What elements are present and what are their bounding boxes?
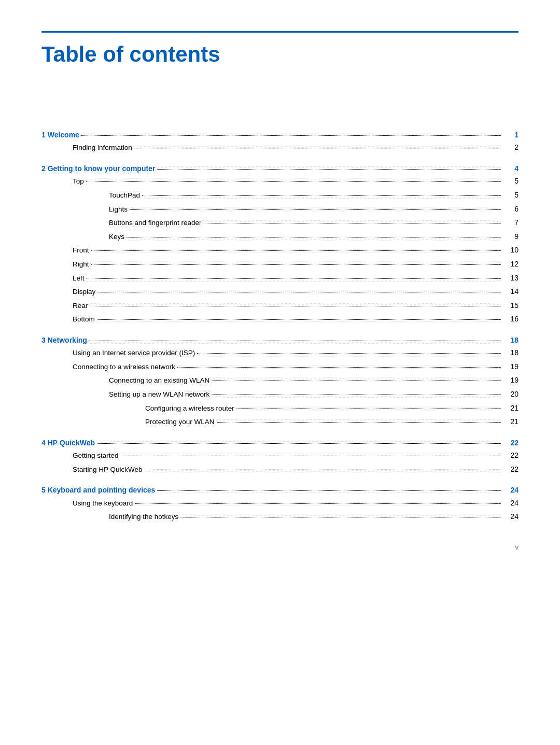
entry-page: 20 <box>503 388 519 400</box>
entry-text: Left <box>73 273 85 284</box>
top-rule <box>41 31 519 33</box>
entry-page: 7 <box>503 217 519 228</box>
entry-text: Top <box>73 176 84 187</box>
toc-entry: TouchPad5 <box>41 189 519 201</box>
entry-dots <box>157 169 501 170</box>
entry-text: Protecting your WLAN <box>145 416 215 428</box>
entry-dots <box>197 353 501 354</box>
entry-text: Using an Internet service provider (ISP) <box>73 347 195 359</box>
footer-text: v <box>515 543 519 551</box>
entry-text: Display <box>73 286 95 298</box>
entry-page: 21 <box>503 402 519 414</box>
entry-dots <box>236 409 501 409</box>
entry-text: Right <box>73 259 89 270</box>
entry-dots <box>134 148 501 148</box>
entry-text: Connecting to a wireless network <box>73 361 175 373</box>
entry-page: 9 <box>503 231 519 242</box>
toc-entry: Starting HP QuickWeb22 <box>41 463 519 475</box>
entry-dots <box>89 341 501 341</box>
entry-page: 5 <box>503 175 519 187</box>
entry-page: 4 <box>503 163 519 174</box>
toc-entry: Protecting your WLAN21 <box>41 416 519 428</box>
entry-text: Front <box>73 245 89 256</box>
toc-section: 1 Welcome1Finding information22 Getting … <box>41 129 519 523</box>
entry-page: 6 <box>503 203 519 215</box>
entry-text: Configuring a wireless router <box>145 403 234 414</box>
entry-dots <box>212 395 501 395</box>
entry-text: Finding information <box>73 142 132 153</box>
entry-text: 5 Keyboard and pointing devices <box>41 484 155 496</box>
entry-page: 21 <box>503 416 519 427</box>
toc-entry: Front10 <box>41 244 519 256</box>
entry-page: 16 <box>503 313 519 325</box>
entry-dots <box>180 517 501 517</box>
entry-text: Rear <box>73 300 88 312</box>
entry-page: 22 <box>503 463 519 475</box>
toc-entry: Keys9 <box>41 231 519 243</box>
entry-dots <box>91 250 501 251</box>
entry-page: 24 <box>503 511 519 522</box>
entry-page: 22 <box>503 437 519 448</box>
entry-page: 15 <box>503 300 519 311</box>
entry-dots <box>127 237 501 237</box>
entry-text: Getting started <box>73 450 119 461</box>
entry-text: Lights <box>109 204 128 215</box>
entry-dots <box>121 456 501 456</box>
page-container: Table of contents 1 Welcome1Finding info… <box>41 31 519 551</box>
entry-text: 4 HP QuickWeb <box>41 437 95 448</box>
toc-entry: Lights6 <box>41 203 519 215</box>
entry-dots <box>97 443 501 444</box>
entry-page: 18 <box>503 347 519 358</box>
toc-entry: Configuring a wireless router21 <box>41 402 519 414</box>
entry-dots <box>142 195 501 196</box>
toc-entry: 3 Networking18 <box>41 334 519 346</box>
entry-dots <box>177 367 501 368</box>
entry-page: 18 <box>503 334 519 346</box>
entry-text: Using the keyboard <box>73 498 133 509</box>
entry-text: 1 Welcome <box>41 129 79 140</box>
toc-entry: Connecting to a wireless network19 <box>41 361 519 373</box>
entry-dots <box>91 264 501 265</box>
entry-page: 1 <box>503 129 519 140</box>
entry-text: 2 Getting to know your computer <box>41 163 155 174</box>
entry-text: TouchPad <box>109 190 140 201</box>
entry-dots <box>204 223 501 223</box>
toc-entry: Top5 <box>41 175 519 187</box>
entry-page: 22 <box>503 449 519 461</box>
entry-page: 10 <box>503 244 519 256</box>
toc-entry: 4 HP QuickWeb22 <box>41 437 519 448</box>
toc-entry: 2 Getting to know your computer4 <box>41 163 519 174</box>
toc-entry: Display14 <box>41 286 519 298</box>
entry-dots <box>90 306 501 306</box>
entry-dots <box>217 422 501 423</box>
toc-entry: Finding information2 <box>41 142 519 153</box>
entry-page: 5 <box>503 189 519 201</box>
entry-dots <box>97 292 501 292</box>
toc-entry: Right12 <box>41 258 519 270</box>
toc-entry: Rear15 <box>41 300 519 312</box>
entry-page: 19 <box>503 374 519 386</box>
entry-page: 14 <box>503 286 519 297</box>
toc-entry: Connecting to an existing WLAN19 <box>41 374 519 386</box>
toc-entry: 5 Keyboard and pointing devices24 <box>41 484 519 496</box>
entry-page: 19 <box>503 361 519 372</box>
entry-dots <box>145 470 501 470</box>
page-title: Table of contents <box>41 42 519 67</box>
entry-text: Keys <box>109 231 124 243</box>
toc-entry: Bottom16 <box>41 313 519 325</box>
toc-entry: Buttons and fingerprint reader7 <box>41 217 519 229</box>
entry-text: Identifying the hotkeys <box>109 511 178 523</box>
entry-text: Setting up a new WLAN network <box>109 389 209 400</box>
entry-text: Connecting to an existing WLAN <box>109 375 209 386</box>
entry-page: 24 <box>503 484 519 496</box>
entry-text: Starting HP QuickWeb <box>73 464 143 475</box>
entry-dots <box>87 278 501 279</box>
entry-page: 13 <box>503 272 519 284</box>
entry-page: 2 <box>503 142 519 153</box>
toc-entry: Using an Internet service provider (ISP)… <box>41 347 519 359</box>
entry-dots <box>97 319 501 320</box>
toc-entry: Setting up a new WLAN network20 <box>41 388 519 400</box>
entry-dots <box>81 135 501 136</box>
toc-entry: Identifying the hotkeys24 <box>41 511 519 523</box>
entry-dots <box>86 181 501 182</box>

-------

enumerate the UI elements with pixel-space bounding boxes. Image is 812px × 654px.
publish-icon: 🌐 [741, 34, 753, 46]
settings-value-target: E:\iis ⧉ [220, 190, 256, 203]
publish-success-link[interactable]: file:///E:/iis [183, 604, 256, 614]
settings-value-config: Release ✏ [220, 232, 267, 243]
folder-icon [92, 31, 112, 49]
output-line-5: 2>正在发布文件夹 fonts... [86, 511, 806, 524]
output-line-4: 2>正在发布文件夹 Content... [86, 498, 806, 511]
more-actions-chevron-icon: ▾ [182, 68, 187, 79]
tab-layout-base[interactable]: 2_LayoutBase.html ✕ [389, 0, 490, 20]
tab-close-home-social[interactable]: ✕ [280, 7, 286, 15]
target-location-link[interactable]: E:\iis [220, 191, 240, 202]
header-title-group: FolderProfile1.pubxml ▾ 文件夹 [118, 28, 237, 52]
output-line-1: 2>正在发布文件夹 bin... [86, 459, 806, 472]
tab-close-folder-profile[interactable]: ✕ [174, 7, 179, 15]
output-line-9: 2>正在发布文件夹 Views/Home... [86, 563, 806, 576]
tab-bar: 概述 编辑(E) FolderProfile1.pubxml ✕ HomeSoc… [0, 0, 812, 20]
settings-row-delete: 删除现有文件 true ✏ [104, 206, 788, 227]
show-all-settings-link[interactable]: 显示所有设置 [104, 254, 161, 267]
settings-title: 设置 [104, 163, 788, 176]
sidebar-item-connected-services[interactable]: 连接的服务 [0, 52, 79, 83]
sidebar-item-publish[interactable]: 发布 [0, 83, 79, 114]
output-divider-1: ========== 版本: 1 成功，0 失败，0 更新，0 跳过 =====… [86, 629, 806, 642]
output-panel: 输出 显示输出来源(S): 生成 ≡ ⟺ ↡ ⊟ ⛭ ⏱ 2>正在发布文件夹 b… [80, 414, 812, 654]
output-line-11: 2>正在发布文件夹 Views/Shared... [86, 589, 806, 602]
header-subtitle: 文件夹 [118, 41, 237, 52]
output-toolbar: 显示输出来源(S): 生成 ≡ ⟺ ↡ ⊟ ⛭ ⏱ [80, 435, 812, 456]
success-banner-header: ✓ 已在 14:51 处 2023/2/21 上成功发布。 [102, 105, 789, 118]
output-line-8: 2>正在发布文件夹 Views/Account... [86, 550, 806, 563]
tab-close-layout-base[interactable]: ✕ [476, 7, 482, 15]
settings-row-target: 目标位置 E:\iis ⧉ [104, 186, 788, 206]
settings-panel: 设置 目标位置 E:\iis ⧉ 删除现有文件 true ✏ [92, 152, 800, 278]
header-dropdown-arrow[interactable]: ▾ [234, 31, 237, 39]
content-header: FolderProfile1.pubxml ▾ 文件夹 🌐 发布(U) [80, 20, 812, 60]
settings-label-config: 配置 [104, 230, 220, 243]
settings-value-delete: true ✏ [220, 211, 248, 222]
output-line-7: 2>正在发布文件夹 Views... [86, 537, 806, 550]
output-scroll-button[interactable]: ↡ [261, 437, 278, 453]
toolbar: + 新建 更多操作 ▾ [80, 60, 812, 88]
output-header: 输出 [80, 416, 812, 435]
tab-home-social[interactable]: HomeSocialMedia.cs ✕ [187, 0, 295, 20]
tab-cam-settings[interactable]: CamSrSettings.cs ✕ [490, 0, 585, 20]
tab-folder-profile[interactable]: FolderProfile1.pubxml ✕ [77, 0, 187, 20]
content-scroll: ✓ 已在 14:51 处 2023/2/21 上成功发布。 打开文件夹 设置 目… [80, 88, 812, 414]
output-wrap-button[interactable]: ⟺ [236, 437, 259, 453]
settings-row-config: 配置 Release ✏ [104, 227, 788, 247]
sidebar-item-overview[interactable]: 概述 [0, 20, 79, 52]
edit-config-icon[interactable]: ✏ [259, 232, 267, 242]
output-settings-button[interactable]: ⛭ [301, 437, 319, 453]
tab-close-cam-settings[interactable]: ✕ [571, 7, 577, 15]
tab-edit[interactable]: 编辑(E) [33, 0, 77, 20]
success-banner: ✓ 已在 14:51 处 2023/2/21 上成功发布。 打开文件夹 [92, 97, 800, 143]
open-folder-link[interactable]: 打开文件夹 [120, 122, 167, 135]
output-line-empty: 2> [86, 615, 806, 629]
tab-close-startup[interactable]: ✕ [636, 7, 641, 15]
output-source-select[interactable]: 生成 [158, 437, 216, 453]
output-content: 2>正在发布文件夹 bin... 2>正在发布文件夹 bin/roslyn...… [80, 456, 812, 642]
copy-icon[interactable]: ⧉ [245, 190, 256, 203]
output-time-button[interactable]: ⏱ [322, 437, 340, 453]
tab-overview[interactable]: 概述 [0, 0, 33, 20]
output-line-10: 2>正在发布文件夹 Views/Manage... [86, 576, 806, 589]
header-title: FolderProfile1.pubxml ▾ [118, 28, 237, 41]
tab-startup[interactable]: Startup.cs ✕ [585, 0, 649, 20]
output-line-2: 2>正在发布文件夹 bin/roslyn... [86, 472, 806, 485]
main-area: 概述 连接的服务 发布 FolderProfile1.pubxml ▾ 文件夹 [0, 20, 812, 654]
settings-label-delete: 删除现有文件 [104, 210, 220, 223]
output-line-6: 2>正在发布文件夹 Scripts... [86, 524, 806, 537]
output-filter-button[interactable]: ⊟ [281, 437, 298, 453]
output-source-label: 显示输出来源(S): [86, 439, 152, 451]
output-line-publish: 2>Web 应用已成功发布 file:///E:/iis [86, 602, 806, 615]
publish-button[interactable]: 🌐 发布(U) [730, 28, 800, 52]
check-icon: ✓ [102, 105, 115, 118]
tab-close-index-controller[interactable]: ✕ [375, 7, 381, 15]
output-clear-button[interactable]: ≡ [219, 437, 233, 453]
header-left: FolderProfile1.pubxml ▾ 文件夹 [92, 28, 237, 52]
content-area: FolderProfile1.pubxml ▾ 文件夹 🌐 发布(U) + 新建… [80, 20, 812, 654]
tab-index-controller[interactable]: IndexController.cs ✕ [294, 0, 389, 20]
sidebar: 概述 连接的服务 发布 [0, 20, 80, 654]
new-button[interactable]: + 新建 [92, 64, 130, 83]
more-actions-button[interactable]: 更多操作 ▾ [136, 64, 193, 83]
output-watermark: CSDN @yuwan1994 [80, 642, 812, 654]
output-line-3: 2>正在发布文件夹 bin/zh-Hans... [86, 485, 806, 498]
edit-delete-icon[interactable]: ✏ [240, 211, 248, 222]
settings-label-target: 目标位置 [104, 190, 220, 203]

-------

Aim of the task → Answer with one number: how many lines of the entries above include the word "banner".

Result for this exercise → 2